Designing for
Continuous Authentication
CMU MHCI capstone project sponsored by Mastercard
Year of 2018
CMU MHCI capstone project sponsored by Mastercard
Year of 2018
Continuous authentication is a large topic than involves many different stakeholders, but in a variety of ways. Authentication has many uses and touch points and shows itself in different ways to these parties.
We define Continuous Authentication as "a system that verifies who you are, whenever you need it, without you thinking about it." Behind this idea is a large technology piece pushing authentication beyond usernames, card numbers, and passwords. Instead of using two-factor authentication, Continuous Authentication uses machine learning and massive amounts of data, to notice patterns in card use in aggregate as well as behaviors unique to individuals.
From device and location information, to biometrics and behaviours, as well as trends across all users, Continuous Authentication uses on the order of 40 or 50 factors instead of merely one, two, or three. Instead of a binary (logged in, logged out) paradigm, authentication becomes a gradient, and individuals get a 'trust score' instead of merely being logged in. This 'trust score' is variable based on the cardholders behaviour and patterns at any given time, and can be polled by a merchant at checkout. Overall Continuous Authentication is a new, more robust alternative to the traditional username and password model, that can make the checkout experience faster as well as much more secure.
One of the key benefits of Continuous Authentication is the continuous aspect of it. This however seems to make it difficult to understand for many users because it is so different from a typical password authentication. Because the system is always monitoring a variety of data sources, it provides a "trust score" at any given time based on the combination of all those factors. For the end user, it means they can be authenticated in the moment, whenever they need it.
From a product standpoint, it is harder to say where the data aspects of Continuous Authentication happen. The data pathways and storage components are still open questions. The data itself is likely to be stored by Mastercard with merchants pulling a trust score and possibly other data from an API at time of purchase. However, a technical sequence of exact events will likely vary by the product and implementation.
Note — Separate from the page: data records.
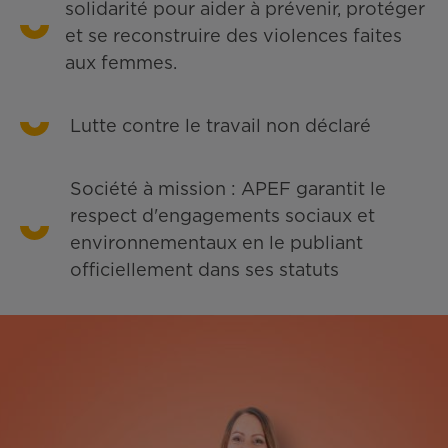
solidarité pour aider à prévenir, protéger
et se reconstruire des violences faites
aux femmes.
Lutte contre le travail non déclaré
Société à mission : APEF garantit le
respect d'engagements sociaux et
environnementaux en le publiant
officiellement dans ses statuts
Continuous authentication works better today in digital shopping contexts, and will be adopted for customers online likely well before brick-and-mortar stores. Physical store points-of-sale will require a significant capital cost that only large corporate stores will be able to invest in at first: think Amazon Go. Since it leverages many digital data points that are currently used to detect fraud.
While consumers want to be safe, security is often something that takes a backseat to convenience. Continuous authentication has a two-fold benefit for cardholders, the potential for a quicker checkout, while also more layers of protection against identity theft, and fraud.
Merchants stand to gain through reduced cart abandonments online, and overall smoother checkouts. The fraud side helps them as well through a possible liability shift. In short, the liability shift means exactly what it says. It is the change in financial responsibility, to either a merchant, bank or credit card company, should a fraudulent transaction take place. Liability will shift back to the processor or issuer, and fraud reduction overall will drop.
Much like merchants, issuers stand the most to gain on the fraud side as well, most likely from an overall better ability to recognize fraud in the moment, especially in card-not-present situations, and also reduce false declines across the board. Issuers could also use these technologies to gain insights on consumer behavioral trends as well.
Mastercard is in a unique position to implement Continuous Authentication across a range of products from more cardholder experience applications to more B2B and back-of-house fraud reduction efforts. Beyond these immediate opportunities, one type of successful implementation could provide a new form of business in identification-as-a-service. This set of design guidelines is specifically for Mastercard designers, product managers, and technologists, as well as their partners, in an effort to better inform the discussion around this new paradigm.